かつての戦いでもそうだけど、神だからどうとかじゃないわ! 人を甘く見過ぎた結果敗れた、唯それだけよ!」

「!! か、体が砕ける!?」

 更に押し上げアンジェの魔法は邪神の手元にまで迫っていた。亀裂の入った体はその衝撃に耐えきれず砕け始めていた。

 その時、不意にあるやり取りが頭を過ぎる。



「そんな大規模な魔法を行うには準備が必要となるぞ? そんなもの、今この状況でどうやってするつもりだ?」

 邪神の言葉にイリアはニヤリと笑みを浮かべ返す。

「その辺りに……抜かりはないわ。……終わっているから」

「……何?」

 そう答えたイリアに邪神は眉を顰めたような表情を浮かべていた。



「……まさか!」

 邪神は視線をイリアへと向けた。

「まさか、これも全て貴様の計算づくだとでも言うのか!」

 しかし、イリアは反応する事も無く気を失っているだけであった。

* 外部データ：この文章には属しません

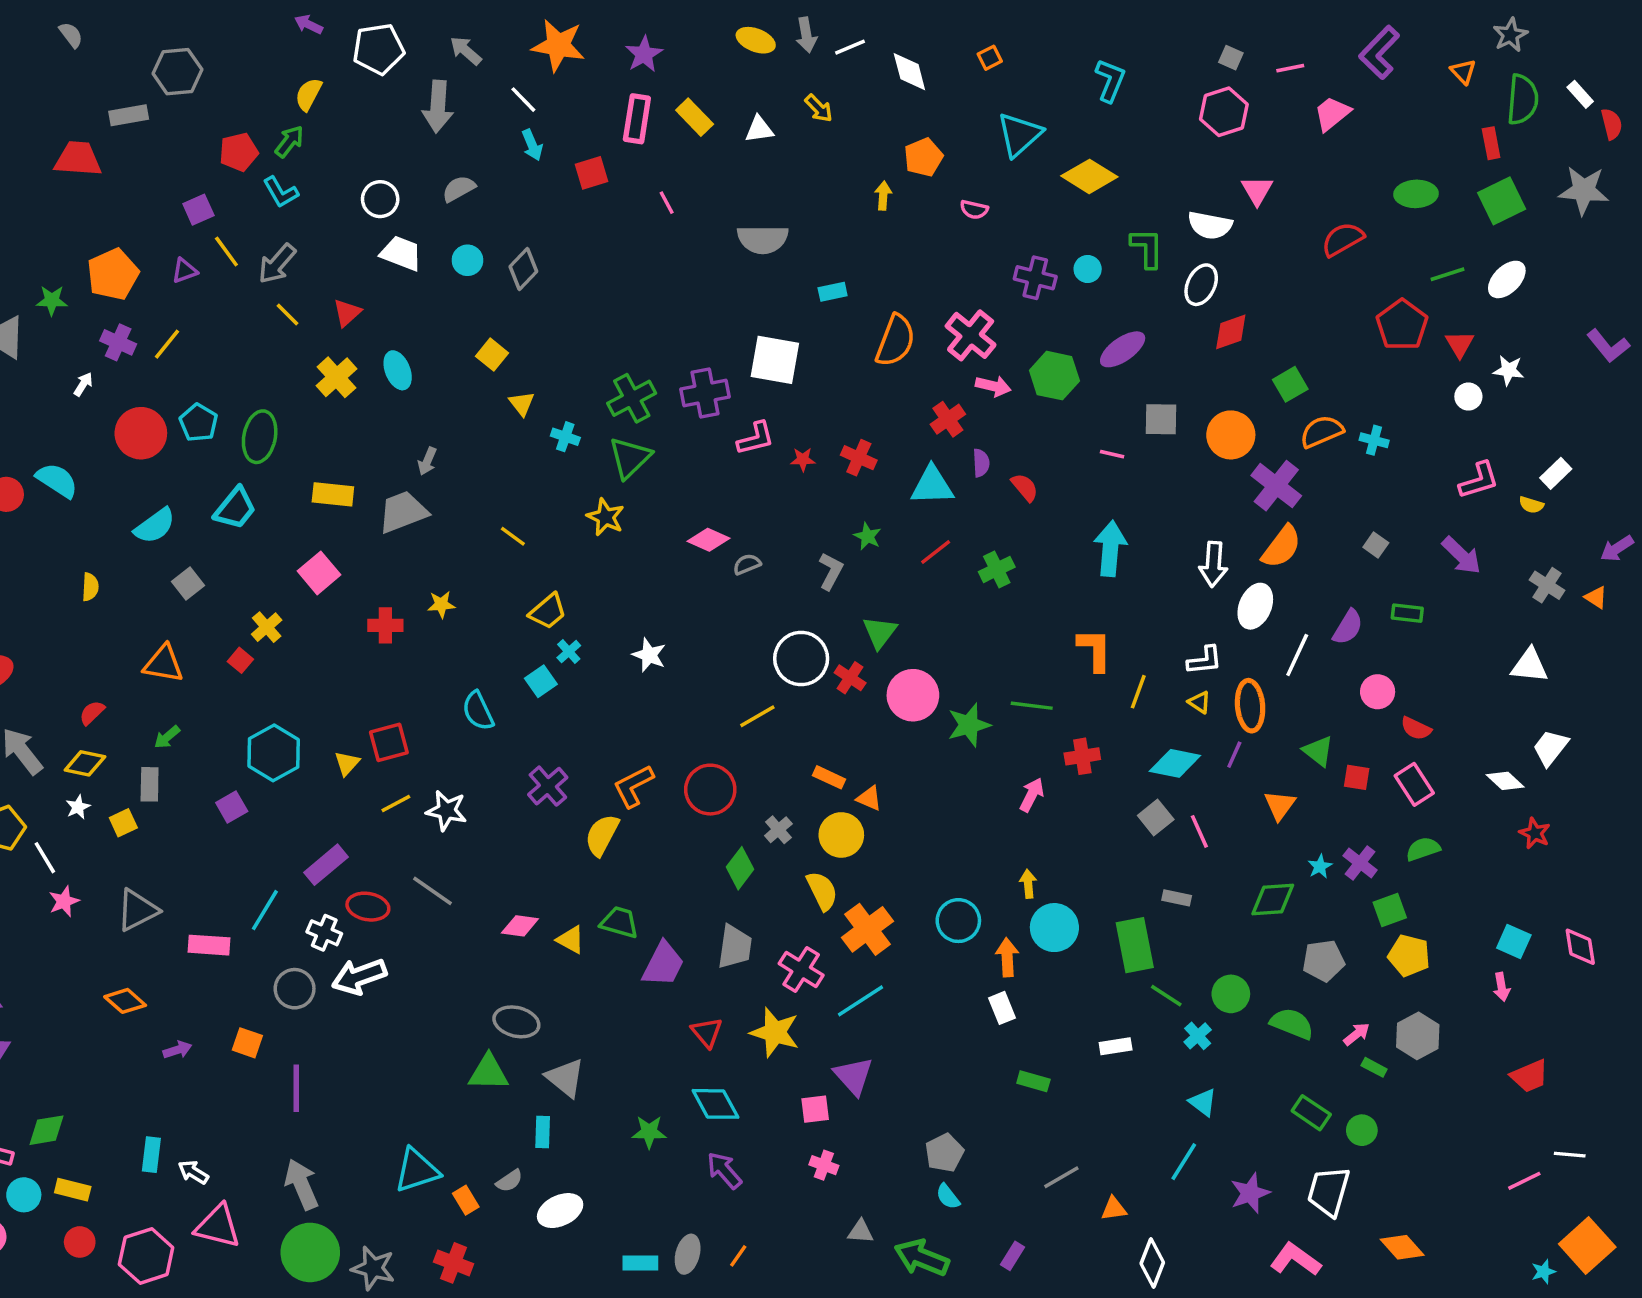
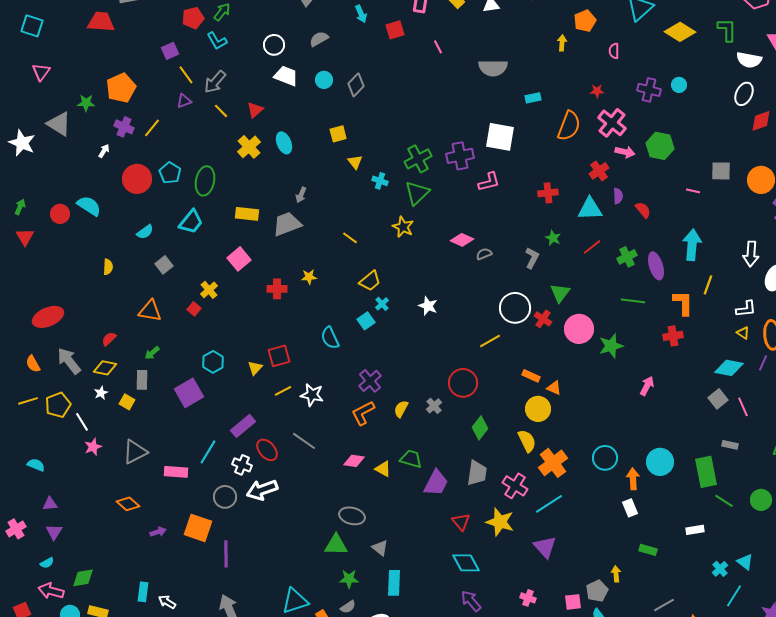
pink semicircle: (974, 210) -> (614, 51), turned 77
green L-shape: (1147, 248) -> (727, 30), moved
purple triangle: (185, 271) -> (184, 101), moved
purple ellipse: (1123, 349) -> (656, 266), moved, turned -72
yellow square: (492, 355) -> (338, 134), turned 36
red cross: (859, 458) -> (548, 193), turned -30
red star: (803, 459) -> (597, 91), moved
cyan semicircle: (155, 526) -> (145, 232), size x0.7
yellow line: (1138, 692) -> (708, 285), moved
green line: (1032, 706) -> (633, 301), moved
cyan hexagon: (274, 753) -> (213, 362), size x0.7
red cross: (1082, 756) -> (673, 336), moved
orange L-shape: (633, 786) -> (363, 413), moved
purple square: (232, 807) -> (189, 393), size x1.6
yellow square: (123, 823) -> (127, 402), turned -35
gray cross: (778, 830) -> (434, 406), moved
yellow semicircle: (602, 835) -> (401, 409), size x0.7
yellow arrow: (1028, 884) -> (616, 574), moved
red ellipse: (368, 907) -> (267, 450), turned 40
cyan cross: (1198, 1036) -> (720, 569), moved
orange square: (247, 1043) -> (198, 528), size x1.6
gray triangle: (565, 1078) -> (380, 548), size x0.7
pink square: (815, 1109) -> (573, 602), moved
cyan rectangle: (543, 1132) -> (394, 583), moved, size x1.4
green star: (649, 1132) -> (349, 579), moved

だが、その表情は「ざまあみろ」とばかりにニヤリと笑っていた。

「完全に消えて無くなれぇぇぇ!」

 最後の一押しとばかりに全身全力で魔法を放ち、雷は遂に邪神をも飲み込んでいった。

「おのれぇぇぇぇぇぇぇ!!」

 耐えきれなくなった体は砕け去り、手や足胴体へと進んで行き、邪神が最後に見たものは純粋なる白であった。


 天へと昇る雷はやがて閃光と共に爆発する。その閃光は大陸中へと及ぶ程に広がり、白昼であるかのような眩い光を放っていた。